▸ **Requirement**
Set down only what runs from the line containing "rare. Searches for" through the last line of the data, exactly as it reads.

BEGIN Dataset

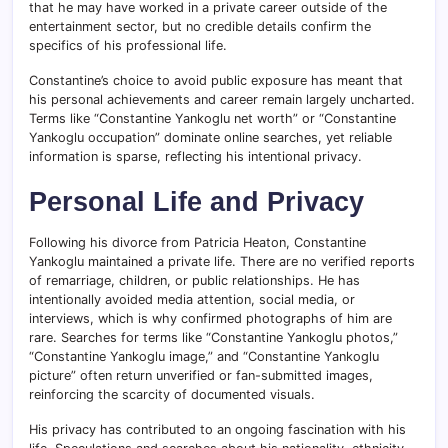
that he may have worked in a private career outside of the
entertainment sector, but no credible details confirm the
specifics of his professional life.
Constantine’s choice to avoid public exposure has meant that
his personal achievements and career remain largely uncharted.
Terms like “Constantine Yankoglu net worth” or “Constantine
Yankoglu occupation” dominate online searches, yet reliable
information is sparse, reflecting his intentional privacy.
Personal Life and Privacy
Following his divorce from Patricia Heaton, Constantine
Yankoglu maintained a private life. There are no verified reports
of remarriage, children, or public relationships. He has
intentionally avoided media attention, social media, or
interviews, which is why confirmed photographs of him are
rare. Searches for terms like “Constantine Yankoglu photos,”
“Constantine Yankoglu image,” and “Constantine Yankoglu
picture” often return unverified or fan-submitted images,
reinforcing the scarcity of documented visuals.
His privacy has contributed to an ongoing fascination with his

END Dataset

▸ **Written response**
rare. Searches for terms like “Constantine Yankoglu photos,”
“Constantine Yankoglu image,” and “Constantine Yankoglu
picture” often return unverified or fan-submitted images,
reinforcing the scarcity of documented visuals.
His privacy has contributed to an ongoing fascination with his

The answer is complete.